Today my heart is heavy. Well, that is a complete understatement. I am sad. A day has come that I never saw coming. Today is the last day for my peanut Ainsley. Her family is moving out of state and she will finish her last year before school at another preschool.
I never thought this day would be so hard. I have known Ainsley since she was in Jill's tummy. I remember Jill coming to pick up her son, Josh and we were playing outside by the swing-set. Jill asked me if I would have any openings for an infant. I was so excited for their family. Ainsley came into this world with a bang. And I have loved her since she was born.
I have had Josh since he was 2(ish). Meeting Josh was totally a God thing. One morning I heard a knock on the door. It was Jill. Her provider down the street was closed and hadn't given the dates to Jill. Jill needed to get to work, we became friends and shortly after I started watching Josh full time. I am thankful for the mishap that happened with Josh's other provider. It was the start of friendship and bond for me to this family.
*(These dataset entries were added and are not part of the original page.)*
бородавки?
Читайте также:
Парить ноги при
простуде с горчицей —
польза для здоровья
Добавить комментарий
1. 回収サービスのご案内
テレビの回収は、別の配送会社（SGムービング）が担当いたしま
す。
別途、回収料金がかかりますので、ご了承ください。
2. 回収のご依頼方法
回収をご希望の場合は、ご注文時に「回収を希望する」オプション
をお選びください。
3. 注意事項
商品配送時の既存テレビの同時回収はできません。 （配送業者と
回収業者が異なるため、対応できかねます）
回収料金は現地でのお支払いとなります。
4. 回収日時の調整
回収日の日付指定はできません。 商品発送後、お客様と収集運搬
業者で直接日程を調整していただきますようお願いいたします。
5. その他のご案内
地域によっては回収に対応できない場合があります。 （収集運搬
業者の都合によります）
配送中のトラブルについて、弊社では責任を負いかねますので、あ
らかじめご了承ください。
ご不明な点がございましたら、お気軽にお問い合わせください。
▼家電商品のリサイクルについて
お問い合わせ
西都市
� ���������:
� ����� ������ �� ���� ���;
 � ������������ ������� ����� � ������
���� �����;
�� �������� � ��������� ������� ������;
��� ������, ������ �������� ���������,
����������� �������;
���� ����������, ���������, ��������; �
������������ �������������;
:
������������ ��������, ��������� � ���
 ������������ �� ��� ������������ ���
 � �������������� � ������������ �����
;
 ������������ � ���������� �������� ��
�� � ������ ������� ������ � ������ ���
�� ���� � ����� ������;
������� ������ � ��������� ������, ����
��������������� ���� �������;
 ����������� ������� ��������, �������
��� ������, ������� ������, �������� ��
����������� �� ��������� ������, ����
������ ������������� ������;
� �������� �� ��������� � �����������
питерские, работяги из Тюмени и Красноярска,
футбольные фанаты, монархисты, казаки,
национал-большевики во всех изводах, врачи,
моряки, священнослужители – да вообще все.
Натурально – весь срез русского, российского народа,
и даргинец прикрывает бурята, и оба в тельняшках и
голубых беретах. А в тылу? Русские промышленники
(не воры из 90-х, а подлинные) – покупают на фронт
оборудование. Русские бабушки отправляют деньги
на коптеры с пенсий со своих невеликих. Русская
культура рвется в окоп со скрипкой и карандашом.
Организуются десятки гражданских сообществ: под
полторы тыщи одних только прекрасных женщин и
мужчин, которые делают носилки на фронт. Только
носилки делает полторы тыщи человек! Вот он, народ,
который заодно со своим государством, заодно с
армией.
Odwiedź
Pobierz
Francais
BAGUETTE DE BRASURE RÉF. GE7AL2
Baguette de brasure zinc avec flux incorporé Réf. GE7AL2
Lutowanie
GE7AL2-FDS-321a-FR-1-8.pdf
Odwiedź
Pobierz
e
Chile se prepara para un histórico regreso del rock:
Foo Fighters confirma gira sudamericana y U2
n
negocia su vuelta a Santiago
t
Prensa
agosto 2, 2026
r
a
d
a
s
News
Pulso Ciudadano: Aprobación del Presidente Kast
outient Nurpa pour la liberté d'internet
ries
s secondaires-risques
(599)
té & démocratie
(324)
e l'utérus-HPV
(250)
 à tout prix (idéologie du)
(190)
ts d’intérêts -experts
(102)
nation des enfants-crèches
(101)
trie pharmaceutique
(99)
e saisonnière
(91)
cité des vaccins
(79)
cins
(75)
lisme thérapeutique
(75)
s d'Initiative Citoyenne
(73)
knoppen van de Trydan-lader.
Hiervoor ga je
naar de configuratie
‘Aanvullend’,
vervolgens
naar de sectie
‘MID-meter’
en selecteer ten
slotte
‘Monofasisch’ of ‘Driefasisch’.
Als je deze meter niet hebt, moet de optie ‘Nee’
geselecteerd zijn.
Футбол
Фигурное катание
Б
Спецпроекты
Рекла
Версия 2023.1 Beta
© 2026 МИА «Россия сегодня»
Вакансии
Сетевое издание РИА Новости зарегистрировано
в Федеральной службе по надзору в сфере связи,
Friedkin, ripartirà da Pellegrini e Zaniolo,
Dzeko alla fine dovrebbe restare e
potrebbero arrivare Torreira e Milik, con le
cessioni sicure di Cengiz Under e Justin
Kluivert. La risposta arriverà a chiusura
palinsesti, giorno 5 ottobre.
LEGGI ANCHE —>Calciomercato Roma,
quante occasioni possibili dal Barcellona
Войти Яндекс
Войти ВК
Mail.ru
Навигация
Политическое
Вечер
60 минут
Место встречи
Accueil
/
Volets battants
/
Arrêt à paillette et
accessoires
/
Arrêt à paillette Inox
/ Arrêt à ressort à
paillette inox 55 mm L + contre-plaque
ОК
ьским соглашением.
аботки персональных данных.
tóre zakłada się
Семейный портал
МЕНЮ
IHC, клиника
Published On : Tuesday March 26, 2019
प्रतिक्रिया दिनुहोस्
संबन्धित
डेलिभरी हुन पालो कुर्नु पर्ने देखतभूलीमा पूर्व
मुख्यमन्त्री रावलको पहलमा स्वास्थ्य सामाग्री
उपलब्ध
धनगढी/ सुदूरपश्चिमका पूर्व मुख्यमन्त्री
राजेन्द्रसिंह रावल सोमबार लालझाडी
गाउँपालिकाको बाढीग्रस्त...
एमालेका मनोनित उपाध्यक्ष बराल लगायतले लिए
My Josh... even though you have been in school now for 2 years, I have LOVED watching you on your days off. I have enjoyed watching you develop into a smart, loving, little young man. You are a great friend to my Kadyn. The bond you two have is one of no other. Kadyn loves you, we love you. I am excited to see where this journey will lead you. I can't wait to hear that you are starting hockey or some cool sport like that. I have always thought you and Kadyn would grow up and get married. But I have also realized you are more of a brother to her. I know she will have tears when you leave. But she is already selling things to earn money for her first trip to see you! You have always been a part of our family. Our sleepovers, spending the week with us, and just coming over to play. I will miss these times more then I can ever say. You were one of my first handful of peanuts that I started with. We love you Josh!
My Ainsley... I must say I am a little jealous of the teacher that will get to teach you this fall. I still am in shock that I do not have this last year with you. You will be great at your new school. You will make new friends and love being the new sassy girl. You have my heart. You have always been one of my own. Watching you grow up has made my heart happy. I can not express how much I have loved having you the past 4 years of your life. Your big hugs, always wanting to sit with me, and letting me fix your hair will always be memories I have with you. Mia and Kendal are going to miss you too- you are their sister as well. We love you Ainsley Marie. I know you will do big things at your new school. I am so proud of you.
Jill and Rob... Thank you for all of these years. Thank you for making these babies. And, thank you for your families friendship. From the bottom of my heart I will miss you, wish the best for you, and can't wait to see God's plan unfold for your family!
You guys have been a blessing to our family and daycare family! We love you!